Nu zijn er in bijna elke werkomgeving voldoende latente factoren om een ongeval te veroorzaken. Murphy’s law leert ons dat in een bepaalde situatie waarbij de kansen gelijk lijken empirisch bepaald kan worden. De kans dat iets fout gaat is groter dan de kans dat iets goed gaat. Een voorbeeld om Murphy’s law te illustreren: de kans dat een boterham met pindakaas, wanneer je deze per ongeluk laat vallen, met de besmeerde kant naar beneden valt, is groter dan andersom. Met andere woorden: de neiging tot het ontstaan van chaos is groter dan die tot het creëren van orde. Al met al betekent dit dat zolang latente factoren aanwezig blijven, er vanzelf een keer iets mis gaat.


Basisrisicofactoren

Het is noodzakelijk om de onderliggende oorzaken van mogelijke ongevallen in een vroeg stadium te ontdekken en risicoreducerende maatregelen daarop af te stemmen. Om inzicht te krijgen in deze onderliggende oorzaken wordt vaak gebruik gemaakt van het Tripod concept en de zogenaamde “Basic Risico Factoren” van Jop Groeneweg, psycholoog aan de Universiteit Leiden. De universiteit werd eind jaren tachtig door Shell benaderd omdat, ondanks veel inspanningen, er nog veel te veel ongelukken gebeurden bij Shell. Samen met de universiteit van Manchester begon men “eindeloos” ongevallen te analyseren. Hier kwamen uiteindelijk de elf Basis Risico Factoren uitrollen. “Ongevallen blijken verwant: Rampen gebeuren als het met een of meer factoren niet goed zit binnen een bedrijf. Bijvoorbeeld tegengestelde doelen. Als een bedrijf officieel hoogdravende doelstellingen heeft, maar in werkelijkheid alleen maar naar de winst kijkt, gaat het mis.
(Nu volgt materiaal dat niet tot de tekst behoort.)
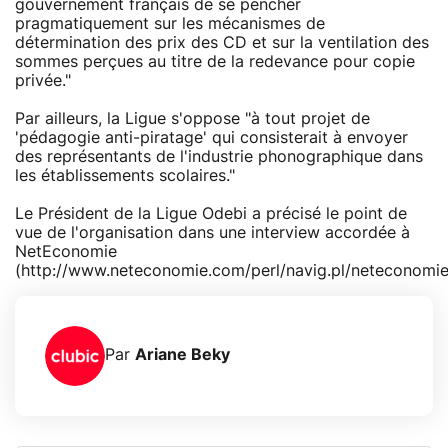
gouvernement français de se pencher
pragmatiquement sur les mécanismes de
détermination des prix des CD et sur la ventilation des
sommes perçues au titre de la redevance pour copie
privée."
Par ailleurs, la Ligue s'oppose "à tout projet de
'pédagogie anti-piratage' qui consisterait à envoyer
des représentants de l'industrie phonographique dans
les établissements scolaires."
Le Président de la Ligue Odebi a précisé le point de
vue de l'organisation dans une interview accordée à
NetEconomie
(http://www.neteconomie.com/perl/navig.pl/neteconomie
Par
Ariane Beky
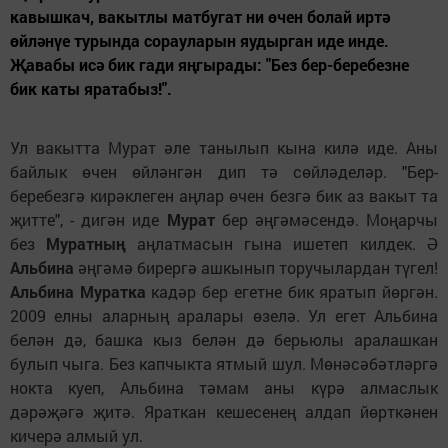
кавышкач, вакытлы матбугат ни өчен болай иртә
өйләнүе турында сорауларын яудырган иде инде.
Җавабы исә бик гади яңгырады: "Без бер-беребезне
бик каты яратабыз!".
Ул вакытта Мурат әле танылып кына килә иде. Аны
байлык өчен өйләнгән дип тә сөйләделәр. "Бер-
беребезгә кирәклеген аңлар өчен безгә бик аз вакыт та
җитте", - дигән иде
Мурат
бер әңгәмәсендә. Моңарчы
без
Муратның
аңлатмасын гына ишетеп килдек. Ә
Альбина
әңгәмә бирергә ашкынып торучылардан түгел!
Альбина Муратка
кадәр бер егетне бик яратып йөргән.
2009 елны аларның аралары өзелә. Ул егет Альбина
белән дә, башка кыз белән дә берьюлы аралашкан
булып чыга. Без капчыкта ятмый шул. Мөнәсәбәтләргә
нокта куеп, Альбина тәмам аны күрә алмаслык
дәрәҗәгә җитә. Яраткан кешесенең алдап йөрткәнен
кичерә алмый ул.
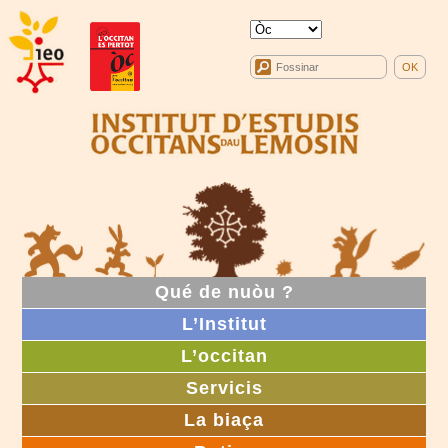
Qué de nuòu ?
L’Institut
L’occitan
Servicis
La biaça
Met Basic Risico Factoren wordt de nadruk gelegd op de onderliggende oorzaken die aan de basis liggen van soms onschuldig lijkende begin-gebeurtenissen, maar grote gevolgen kunnen hebben.
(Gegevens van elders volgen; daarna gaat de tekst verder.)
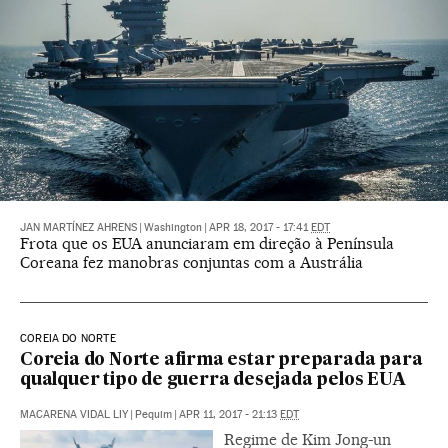
JAN MARTÍNEZ AHRENS
|
Washington
|
APR 18, 2017 - 17:41
EDT
Frota que os EUA anunciaram em direção à Península
Coreana fez manobras conjuntas com a Austrália
COREIA DO NORTE
Coreia do Norte afirma estar preparada para
qualquer tipo de guerra desejada pelos EUA
MACARENA VIDAL LIY
|
Pequim
|
APR 11, 2017 - 21:13
EDT
Regime de Kim Jong-un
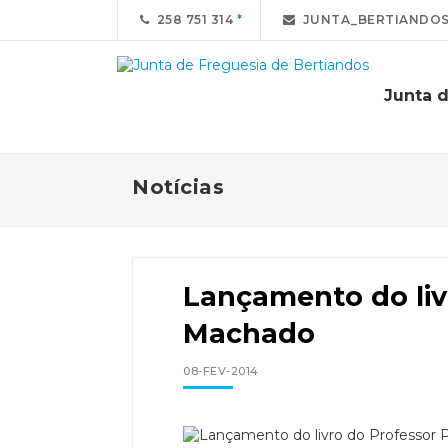
258 751 314
JUNTA_BERTIANDO
Junta 
Notícias
Lançamento do liv
Machado
08-FEV-2014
11 basis risico factoren die de kans op een ongeval beïnvloeden:
      1. Ontwerp van de installatie, apparatuur en gereedschap.
      2. De kwaliteit van de apparatuur en gereedschap.
      3. De begrijpelijkheid, correctheid en aanwezigheid van instructies en procedures.
      4. De fysieke werkomstandigheden zoals temperatuur en lawaai.
      5. Dagelijks onderhoud (orde en netheid) van de werkplek.
      6. Geoefendheid en ervaring medewerkers.
      7. Tegenstrijdige doelen (veiligheid versus productie).
      8. Communicatie.
      9. De structuur van de organisatie.
      10. Het management van onderhoud.
      11. De aanwezigheid en werking van beheersmaatregelen en beveiligingen.